The speaker is an expert on the study of hurricanes in the Atlantic Basin, Dr. Ron Iman, past president of the American Statistical Association, and currently President and CEO of Southwest Technology Consultants in Albuquerque. Dr. Iman will examine models the insurance companies use to project loss cost associated with hurricanes. More information may be obtained from Dr. Conover at jay.conover@ttu.edu.
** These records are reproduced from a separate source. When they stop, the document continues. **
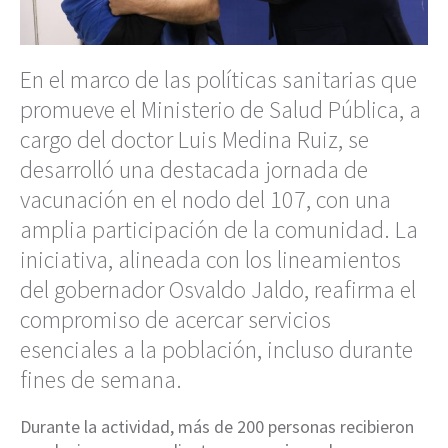
En el marco de las políticas sanitarias que
promueve el Ministerio de Salud Pública, a
cargo del doctor Luis Medina Ruiz, se
desarrolló una destacada jornada de
vacunación en el nodo del 107, con una
amplia participación de la comunidad. La
iniciativa, alineada con los lineamientos
del gobernador Osvaldo Jaldo, reafirma el
compromiso de acercar servicios
esenciales a la población, incluso durante
fines de semana.
Durante la actividad, más de 200 personas recibieron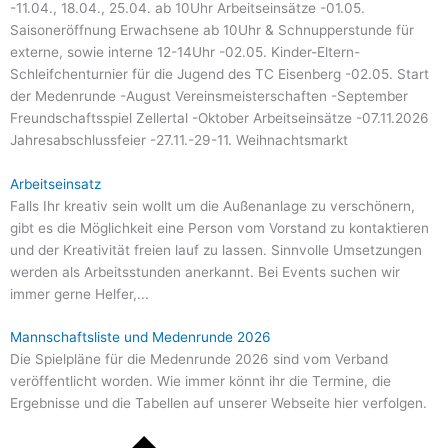
-11.04., 18.04., 25.04. ab 10Uhr Arbeitseinsätze -01.05.
Saisoneröffnung Erwachsene ab 10Uhr & Schnupperstunde für
externe, sowie interne 12-14Uhr -02.05. Kinder-Eltern-
Schleifchenturnier für die Jugend des TC Eisenberg -02.05. Start
der Medenrunde -August Vereinsmeisterschaften -September
Freundschaftsspiel Zellertal -Oktober Arbeitseinsätze -07.11.2026
Jahresabschlussfeier -27.11.-29-11. Weihnachtsmarkt
Arbeitseinsatz
Falls Ihr kreativ sein wollt um die Außenanlage zu verschönern,
gibt es die Möglichkeit eine Person vom Vorstand zu kontaktieren
und der Kreativität freien lauf zu lassen. Sinnvolle Umsetzungen
werden als Arbeitsstunden anerkannt. Bei Events suchen wir
immer gerne Helfer,...
Mannschaftsliste und Medenrunde 2026
Die Spielpläne für die Medenrunde 2026 sind vom Verband
veröffentlicht worden. Wie immer könnt ihr die Termine, die
Ergebnisse und die Tabellen auf unserer Webseite hier verfolgen.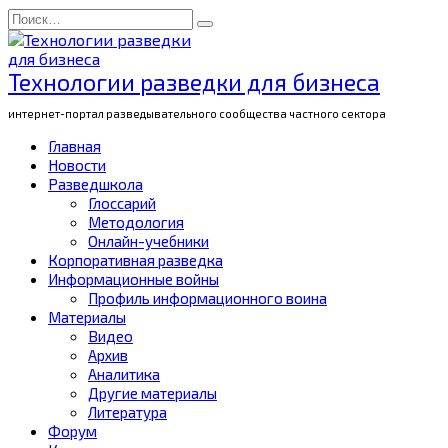
Перейти
Search
к
for:
содержанию
Технологии разведки для бизнеса
интернет-портал разведывательного сообщества частного сектора
Главная
Новости
Разведшкола
Глоссарий
Методология
Онлайн-учебники
Корпоративная разведка
Информационные войны
Профиль информационного воина
Материалы
Видео
Архив
Аналитика
Другие материалы
Литература
Форум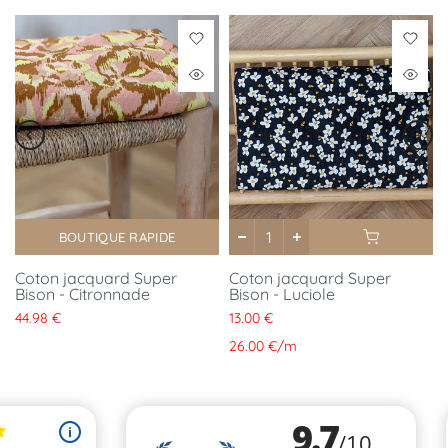
BOUTIQUE RAPIDE
Coton jacquard Super
Coton jacquard Super
Bison - Citronnade
Bison - Luciole
44.98 €
13.00 €
26.00 €
/
m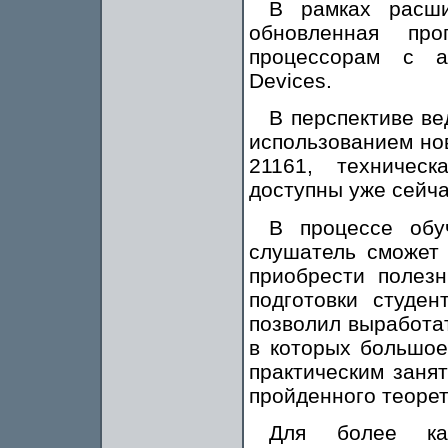
В рамках расши
обновленная про
процессорам с а
Devices.
В перспективе ве
использованием но
21161, техничес
доступны уже сейча
В процессе об
слушатель сможет 
приобрести полез
подготовки студе
позволил выработа
в которых большое
практическим заня
пройденного теорет
Для более кач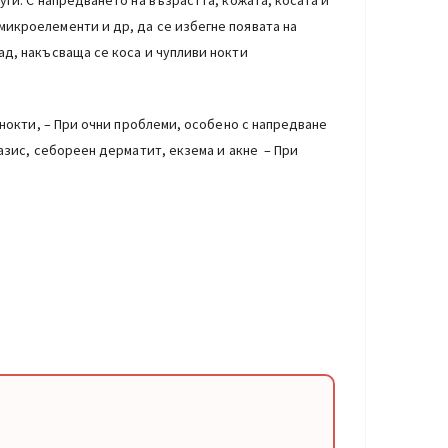
ги. С напредването на възрастта, кожата, косата и
микроелементи и др, да се избегне появата на
ад, накъсваща се коса и чупливи нокти
 нокти, – При очни проблеми, особено с напредване
иазис, себореен дерматит, екзема и акне – При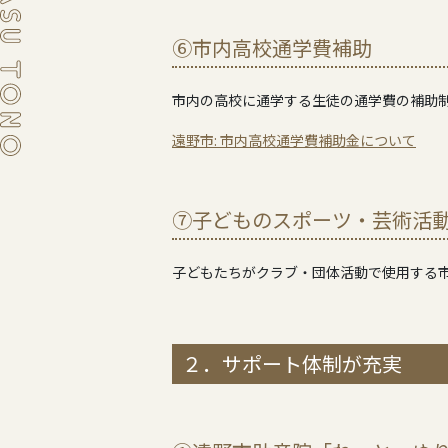
⑥市内高校通学費補助
市内の高校に通学する生徒の通学費の補助
遠野市: 市内高校通学費補助金について
⑦子どものスポーツ・芸術活
子どもたちがクラブ・団体活動で使用する
２．サポート体制が充実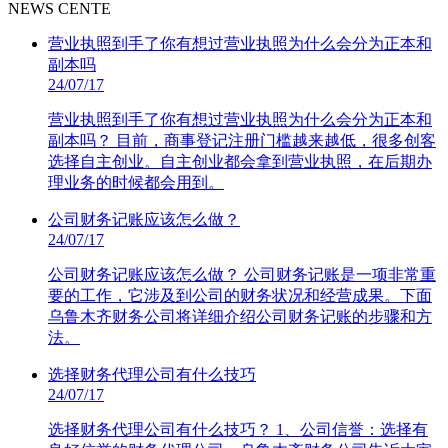
NEWS CENTE
营业执照到手了你有想过营业执照为什么会分为正本和
副本吗
24/07/17
营业执照到手了你有想过营业执照为什么会分为正本和
副本吗？ 目前，商事登记注册门槛越来越低，很多创客
选择自主创业。自主创业都会拿到营业执照，在后期办
理业务的时候都会用到。
公司财务记账应该怎么做？
24/07/17
公司财务记账应该怎么做？ 公司财务记账是一项非常重
要的工作，它涉及到公司的财务状况和经营成果。下面
乌鲁木齐财务公司将详细介绍公司财务记账的步骤和方
法。
选择财务代理公司有什么技巧
24/07/17
选择财务代理公司有什么技巧？ 1、公司信誉：选择有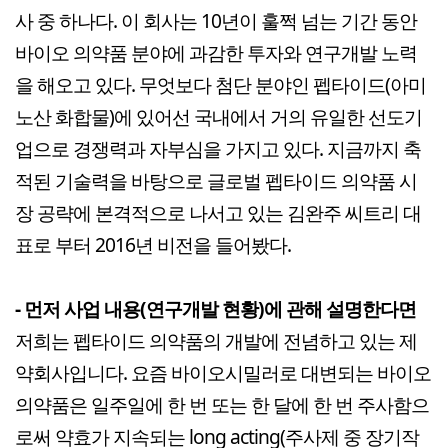
사 중 하나다. 이 회사는 10년이 훌쩍 넘는 기간 동안
바이오 의약품 분야에 과감한 투자와 연구개발 노력
을 해오고 있다. 무엇보다 첨단 분야인 펩타이드(아미
노산 화합물)에 있어선 국내에서 거의 유일한 선도기
업으로 경쟁력과 자부심을 가지고 있다. 지금까지 축
적된 기술력을 바탕으로 글로벌 펩타이드 의약품 시
장 공략에 본격적으로 나서고 있는 김완주 씨트리 대
표로 부터 2016년 비전을 들어봤다.
- 먼저 사업 내용(연구개발 현황)에 관해 설명한다면
저희는 펩타이드 의약품의 개발에 전념하고 있는 제
약회사입니다. 요즘 바이오시밀러로 대변되는 바이오
의약품은 일주일에 한 번 또는 한 달에 한 번 주사함으
로써 약효가 지속되는 long acting(주사제 중 장기작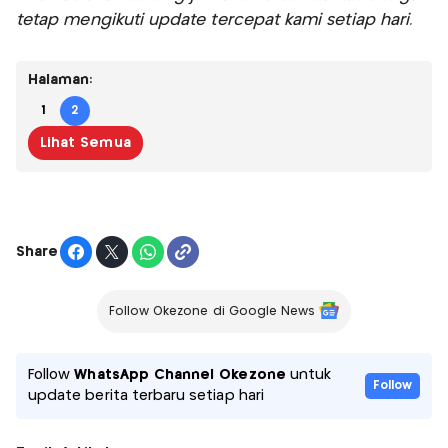
tetap mengikuti update tercepat kami setiap hari.
Halaman:
1
2
Lihat Semua
Share
Follow Okezone di Google News
Follow
WhatsApp Channel Okezone
untuk
Follow
update berita terbaru setiap hari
Abstract of Dr. Iman's presentation:
Quantitative records for the Atlantic basin date back to the mid-nineteenth century. Mann and Emanuel (2006) used these data to find a positive correlation between sea surface temperature and the frequency of tropical cyclones from 1871-2005. Holland and Webster (2007) analyzed frequencies of Atlantic basin tropical cyclones dating back to 1855 and found a doubling of tropical cyclones over the past 100 years. Both papers attributed these results to anthropogenic greenhouse warming. Neither of these papers gave an indication of the uncertainty in their results and both presumed that tropical cyclone frequencies are complete, or nearly so, for at least the past century.
Landsea (2007) has shown that the presumption of complete or nearly complete counts is not reasonable and attributes the “observed increase” in frequency to improved monitoring (geostationary satellite imagery, etc.).
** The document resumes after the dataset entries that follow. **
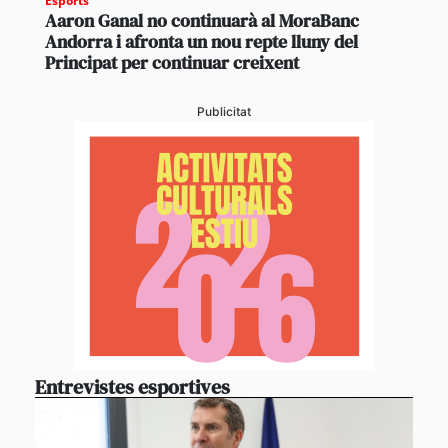
Esports
Aaron Ganal no continuarà al MoraBanc
Andorra i afronta un nou repte lluny del
Principat per continuar creixent
Publicitat
Entrevistes esportives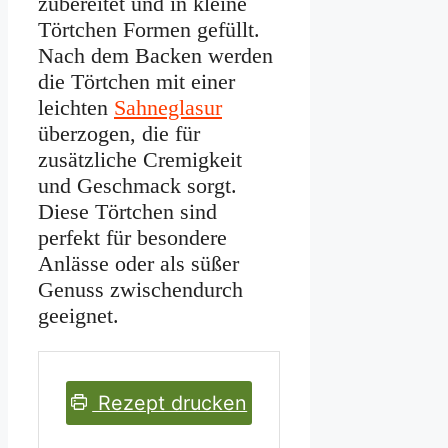
zubereitet und in kleine
Törtchen Formen gefüllt.
Nach dem Backen werden
die Törtchen mit einer
leichten
Sahneglasur
überzogen, die für
zusätzliche Cremigkeit
und Geschmack sorgt.
Diese Törtchen sind
perfekt für besondere
Anlässe oder als süßer
Genuss zwischendurch
geeignet.
Rezept drucken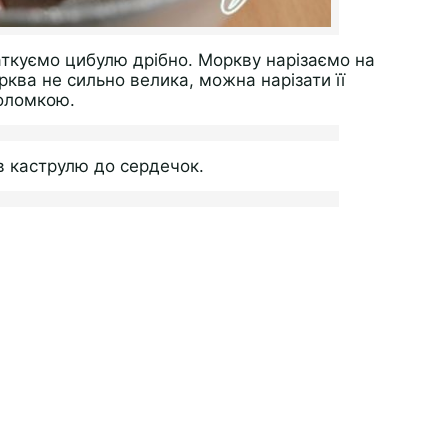
ткуємо цибулю дрібно. Моркву нарізаємо на
рква не сильно велика, можна нарізати її
оломкою.
в каструлю до сердечок.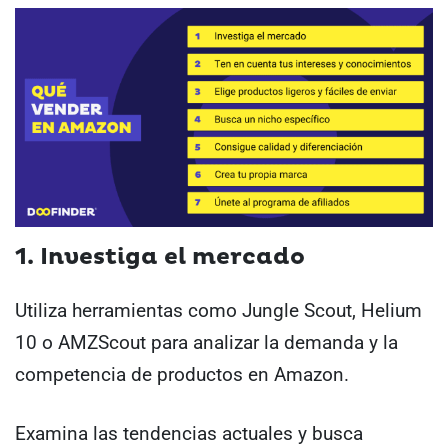
1. Investiga el mercado
Utiliza herramientas como Jungle Scout, Helium
10 o AMZScout para analizar la demanda y la
competencia de productos en Amazon.
Examina las tendencias actuales y busca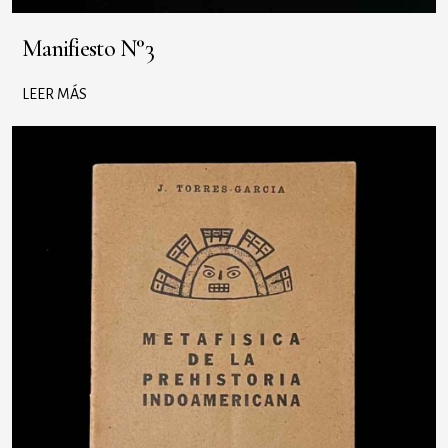
Manifiesto N°3
LEER MÁS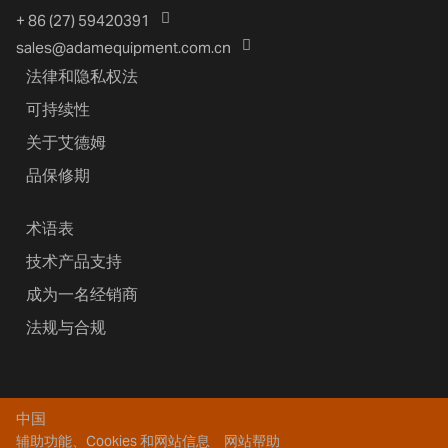
+ 86 (27) 59420391
sales@adamequipment.com.cn
法律和隐私权法
可持续性
关于艾德姆
品保修期
术语表
技术产品支持
成为一名经销商
法规与合规
中国
辅助功能、Cookies 和网站信息
网站帮助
There are several other factors that actually contribute to the “increase” in observed frequencies: (1) the rush to “name” storms such as occurred in 2007 with Andrea and Barry, neither of which was a tropical cyclone and as such, would have been the topic of local forecasts but otherwise hardly mentioned had they occurred in the winter; (2) the National Hurricane Center (NHC) tends to round up wind speed observations to the nearest 5kts; (3) in the past 10 years the NHC counts a cyclone as a hurricane if there is a single gust of at least 74mph, whereas in the past multiple measurements were required; and (4) advanced microwave sounding and the cyclone phase space analyses recognized that four storms from 2003 to 2006 were tropical cyclones and thereby included in the Atlantic database – these storms would have been considered extratropical cyclones and therefore not counted as tropical cyclones prior to the start of the 21st century.
This presentation examines Landsea’s results and offers further modifications which demonstrate that a high percentage of tropical cyclones that remained over the ocean were not counted prior to geostationary satellite imaging. An overview of commercial modeling of hurricanes used for insurance rate filing will also be presented.